In April, two reports based on racial equity in education involving data from the Toronto District School Board were published. These detailed a number of issues facing Black students including an increased likelihood of being streamed into non-academic programs, a higher likelihood of suspension due to attitude rather than behaviour and higher drop-out rates.
These reports mainly concerned high school policies. These issues of racial equity are hypothesized to continue at a post-secondary level given that the pathways to this level have these concerns.
The influence of high school policies can be observed, but the effects of universities’ policies cannot.
As revealed by a CBC News investigation in March, 63 out of 76 Canadian universities could not provide a breakdown of their student populations by race. The data is not there to draw any conclusions from.
“How can you decide if access programs are working if you have no way of measuring the population that should be most affected by these access policies?” said Karen Robson, head of the Gateway Cities team and the Ontario Research Chair in Educational Achievement and At-Risk Youth.
The Gateway Cities Project, a four year program funded by the Social Sciences and Humanities Research Council of Canada, is centered on examining the determinants of post-secondary pathways for high school students in five cities: Toronto, Vancouver, Chicago, New York and London, England. One of the main concerns brought up by Robson is this inability to access pathways from the perspective of Canadian post-secondary institutions.
McMaster is one of the 63 could not provide a breakdown. They do not ask students to provide information about their racial identity.
“How can you decide if access programs are working if you have no way of measuring the population that should be most affected by these access policies?”
Ontario Research Chair
Educational Advancement and At-Risk Youth
There are a few reasons why there is opposition to this in Canadian universities. The first is that there is misinformation about the legality of collecting the data. Concordia stated it is illegal to ask in Quebec in the CBC investigation, but this is not the case.
Robson mentioned that there is a lot of misinformation that universities have about the legality of asking for data even if they did not state this upfront.
“A lot of administration believes that collecting race data is a violation of human rights when in fact, it is not. I don’t know where this came from, I really don’t, and it’s a total red herring.”
The “Policy and guidelines on racism and racial discrimination” paper created by the Ontario Human Rights Commission, approved in 2005, mentions that the collection of data about race is permissible and recommended.
The second issue is the threat of being seen as racist. The investigation stated Mount Royal University had this worry, and University of Waterloo explained it does not collect the data because the school does not discriminate based on race or any other grounds.
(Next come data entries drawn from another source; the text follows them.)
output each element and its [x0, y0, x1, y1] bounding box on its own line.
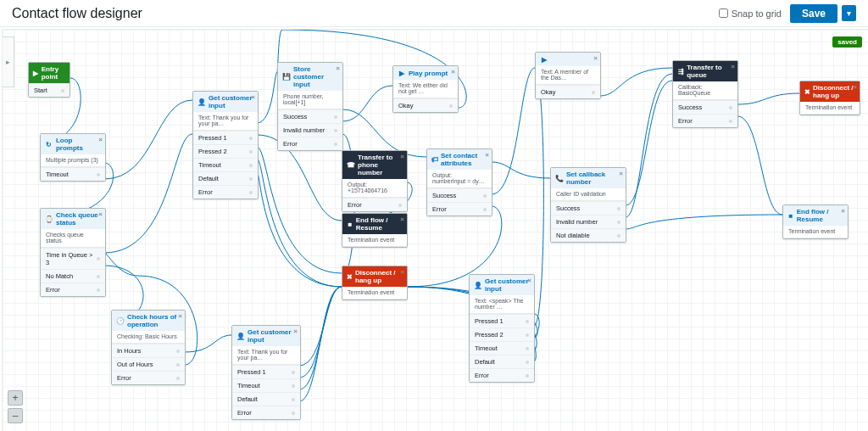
node-end-flow-1[interactable]: ■End flow / Resume× Termination event [342, 213, 408, 248]
node-subtitle: Output: numberInput = dy… [427, 170, 492, 188]
node-disconnect-1[interactable]: ✖Disconnect / hang up× Termination event [342, 266, 408, 300]
person-icon: 👤 [198, 98, 206, 106]
save-button[interactable]: Save [790, 4, 837, 23]
save-dropdown[interactable]: ▾ [842, 5, 856, 21]
branch[interactable]: Error [112, 371, 185, 384]
node-transfer-to-queue[interactable]: ⇶Transfer to queue× Callback: BasicQueue… [672, 60, 738, 128]
branch[interactable]: Pressed 1 [470, 314, 534, 327]
node-subtitle: Text: We either did not get … [393, 80, 458, 98]
branch[interactable]: Invalid number [551, 215, 626, 228]
close-icon[interactable]: × [400, 268, 404, 276]
node-disconnect-2[interactable]: ✖Disconnect / hang up× Termination event [799, 81, 860, 115]
flag-icon: ▶ [33, 69, 39, 77]
branch[interactable]: Okay [536, 85, 600, 98]
snap-to-grid-toggle[interactable]: Snap to grid [719, 8, 782, 19]
branch[interactable]: In Hours [112, 344, 185, 357]
snap-checkbox[interactable] [719, 8, 728, 18]
branch[interactable]: Success [427, 188, 492, 202]
flow-canvas[interactable]: ▸ saved [2, 29, 868, 431]
close-icon[interactable]: × [178, 312, 182, 320]
branch[interactable]: Pressed 1 [193, 131, 258, 144]
close-icon[interactable]: × [485, 151, 489, 159]
palette-toggle[interactable]: ▸ [3, 36, 14, 87]
node-end-flow-2[interactable]: ■End flow / Resume× Termination event [782, 204, 849, 239]
node-subtitle: Checks queue status [41, 229, 105, 248]
close-icon[interactable]: × [400, 153, 404, 160]
close-icon[interactable]: × [853, 83, 857, 91]
branch[interactable]: Success [673, 100, 737, 114]
node-title: Play prompt [409, 70, 448, 77]
node-get-customer-input-1[interactable]: 👤Get customer input× Text: Thank you for… [192, 91, 259, 199]
close-icon[interactable]: × [619, 170, 623, 177]
node-subtitle: Phone number, local[+1] [278, 91, 342, 109]
node-set-callback-number[interactable]: 📞Set callback number× Caller ID validati… [550, 167, 626, 243]
close-icon[interactable]: × [293, 327, 298, 335]
zoom-in-button[interactable]: + [8, 390, 23, 406]
close-icon[interactable]: × [841, 207, 845, 215]
branch[interactable]: Default [232, 392, 300, 406]
branch[interactable]: Error [427, 202, 492, 216]
branch[interactable]: Pressed 2 [470, 327, 534, 341]
close-icon[interactable]: × [98, 136, 103, 143]
branch[interactable]: Timeout [470, 341, 534, 355]
close-icon[interactable]: × [98, 210, 103, 218]
node-title: Check hours of operation [127, 313, 181, 328]
phone-icon: ☎ [347, 161, 355, 170]
node-subtitle: Checking: Basic Hours [112, 331, 185, 344]
close-icon[interactable]: × [400, 216, 404, 223]
node-subtitle: Caller ID validation [551, 188, 626, 201]
branch[interactable]: Error [232, 406, 300, 419]
zoom-out-button[interactable]: – [8, 408, 23, 423]
branch[interactable]: Error [342, 198, 407, 211]
branch[interactable]: Error [193, 185, 258, 199]
node-title: Loop prompts [56, 137, 101, 152]
node-check-hours[interactable]: 🕑Check hours of operation× Checking: Bas… [111, 310, 186, 385]
node-store-customer-input[interactable]: 💾Store customer input× Phone number, loc… [277, 62, 343, 151]
branch[interactable]: Error [673, 114, 737, 127]
branch[interactable]: Error [470, 368, 534, 382]
close-icon[interactable]: × [336, 64, 340, 72]
branch[interactable]: Default [193, 171, 258, 185]
queue-icon: ⌚ [45, 215, 53, 223]
close-icon[interactable]: × [731, 63, 735, 70]
node-title: Check queue status [56, 211, 101, 227]
branch[interactable]: Error [41, 283, 105, 296]
node-check-queue-status[interactable]: ⌚Check queue status× Checks queue status… [40, 208, 106, 297]
branch[interactable]: No Match [41, 269, 105, 283]
branch[interactable]: Pressed 1 [232, 365, 300, 378]
branch[interactable]: Not dialable [551, 228, 626, 242]
node-get-customer-input-2[interactable]: 👤Get customer input× Text: Thank you for… [231, 325, 301, 420]
close-icon[interactable]: × [451, 68, 455, 76]
clock-icon: 🕑 [116, 316, 125, 325]
branch[interactable]: Success [551, 201, 626, 215]
node-transfer-phone[interactable]: ☎Transfer to phone number× Output: +1571… [342, 150, 408, 212]
branch[interactable]: Timeout [232, 378, 300, 392]
branch[interactable]: Timeout [193, 158, 258, 171]
branch[interactable]: Out of Hours [112, 357, 185, 371]
branch[interactable]: Error [278, 137, 342, 150]
branch[interactable]: Default [470, 355, 534, 368]
close-icon[interactable]: × [593, 54, 598, 62]
person-icon: 👤 [236, 332, 245, 340]
branch[interactable]: Pressed 2 [193, 144, 258, 158]
branch[interactable]: Invalid number [278, 123, 342, 137]
node-get-customer-input-3[interactable]: 👤Get customer input× Text: <speak> The n… [469, 274, 535, 383]
branch[interactable]: Okay [393, 98, 458, 112]
node-header: ▶ Entry point [29, 63, 70, 83]
node-title: Transfer to queue [687, 64, 733, 79]
branch-timeout[interactable]: Timeout [41, 167, 105, 181]
branch-start[interactable]: Start [29, 83, 70, 97]
node-set-contact-attributes[interactable]: 🏷Set contact attributes× Output: numberI… [426, 148, 492, 216]
node-loop-prompts[interactable]: ↻Loop prompts× Multiple prompts (3) Time… [40, 133, 106, 182]
branch[interactable]: Time in Queue > 3 [41, 248, 105, 269]
close-icon[interactable]: × [527, 277, 531, 284]
close-icon[interactable]: × [251, 93, 255, 101]
node-entry-point[interactable]: ▶ Entry point Start [28, 62, 70, 98]
loop-icon: ↻ [45, 140, 53, 148]
node-play-prompt-1[interactable]: ▶Play prompt× Text: We either did not ge… [392, 65, 459, 113]
snap-label: Snap to grid [732, 8, 782, 19]
branch[interactable]: Success [278, 109, 342, 123]
node-play-prompt-2[interactable]: ▶.× Text: A member of the Das… Okay [535, 52, 601, 99]
queue-icon: ⇶ [677, 67, 684, 76]
node-subtitle: Termination event [800, 102, 860, 115]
“It’s not so surprising that we’re not collecting race data if we can’t even have conversations about race without feeling like we might be being racist just by talking about it,” said Robson.
There appears to be some progress being made at McMaster towards collecting data.
“McMaster’s not particularly special in that they don’t collect race data. … I’m working with admin on retention strategies. I have brought this up, and they are receptive to collecting this kind of data,” said Robson.